McGrath summarizes Luther at this point in his development:

In 1514 Luther held a doctrine of justification which was still within a well established medieval theological tradition. All that was required of man was that he humbled himself before God, in order that he might receive the grace which God would then bestow on him...the break with this tradition came about through Luther's prolonged meditation upon a concept which he frequently encountered during his exegesis of the Psalter--that of "the righteousness of God."  The origins of the theology of the cross lie in Luther's initial difficulty in seeing how the idea of a righteous God could conceivably be good news for sinful man.(92)

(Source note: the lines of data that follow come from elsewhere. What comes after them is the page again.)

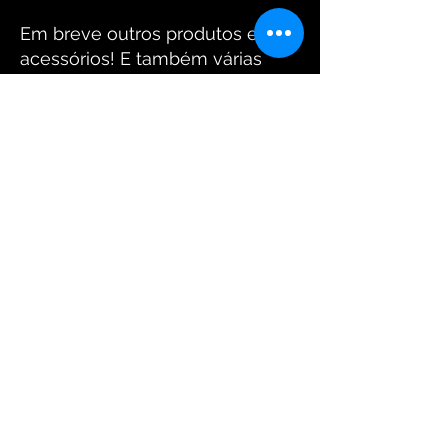
Em breve outros produtos e
acessórios! E também várias
parcerias legais! Acompanhem!
Equipe Santo Crânio
Fotos: www.arantesdaniel.com.br
FIQUE CONECTADO
Receba Nossas
Novidades
Enviar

Part II charts Luther's breakthrough itself, the crucial step of which, according to McGrath, was Luther's discovery of the "righteousness of God." The medieval understanding of righteousness had been colored by Roman (Latin) ideas of justice. Cicero's idea of justice was “giving to every man as he is entitled.” Under this notion of justice, it would be impossible for God to justify the ungodly ( as per Rom. 4:5). In the thinking of the via moderna, the righteousness of God was His faithfulness to the pactum or covenant. So, righteousness is a reward or punishment. To be saved was to rewarded, not for meritorious works, but for meeting the condition of the pactum in order to receive grace. As we saw earlier, that condition was self-detesting humility. This is how Luther had understood the "righteousness of faith."

The change that Luther eventually came to was that he no longer believed that man was capable of the true humility required of him to meet the condition of the pactum. It would require an act of God to move man to repentance. Man would need the "alien righteousness of God." It is "alien" because it is not ours. We are sinners by nature. The righteousness of God is given (imputed) to man as a gift and therefore is good news (Rom. 1:17)

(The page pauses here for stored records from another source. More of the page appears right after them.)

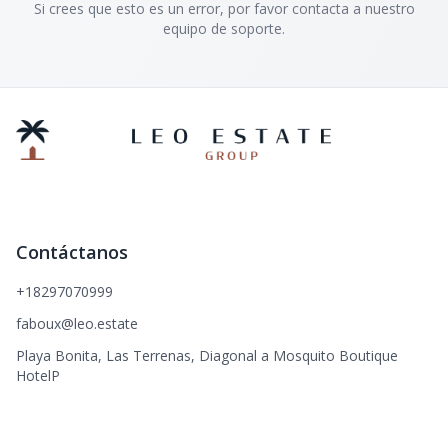
Si crees que esto es un error, por favor contacta a nuestro
equipo de soporte.
Contáctanos
+18297070999
faboux@leo.estate
Playa Bonita, Las Terrenas, Diagonal a Mosquito Boutique
HotelP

In this sense then, God's righteousness is contrary to reason, as reason was understood by Aristotle. The Aristotelian idea of righteousness was the quality that came about from performing good deeds. McGrath insists that Luther's critique of reason is not a repudiation of rationality in general, but of projecting human ideas into God. God's reveals himself to be surprisingly different from our expectations.

The importance of Luther's breakthrough for all aspects of theology is pointed to by McGrath:

Luther's insight into the true nature of the righteousness of God represents far more than a mere terminological clarification: latent within it is a new concept of God. Who is this God who deals thus with man? Luther's answer to this question, as it developed over the years 1513-19, can be summarized in more of his most daring phrases: the God who deals with sinful man in this astonishing way is none other than the 'crucified and hidden God'--the God of the theologica crucis. (147)

The cross shatters all human ideas of strength and wisdom, for God's power is revealed in weakness, his glory in shame, and His wisdom in the "foolishness" of a crucified savior. No one can rightly say that God is not involved in human suffering, because He so clearly identified Himself with it.

Reading this book opened up to me the tremendous subtly of the medieval theological situation. There was not a uniform and simplistic works theology .This is a sober warning not to take our theology for granted--to not stop teaching justification by faith in all its depth just because we have "heard it all before."

I was also impressed that God did not bypass Luther's mind, but worked through it. Nor did God bypass Scripture, but spoke through the Scripture. Certainly God could have given Luther or anyone else a direct vision about the righteousness of God. But He did not. He led Luther and others to a thorough understanding of His word that could be communicated objectively again and again. If Luther had a vision and it was not duplicated for each person would it have had the staying power of being able to see with the eyes the words of Scripture? I seriously doubt it. If only today's reformers would stick with the word of God and seek to open its contents for all to see.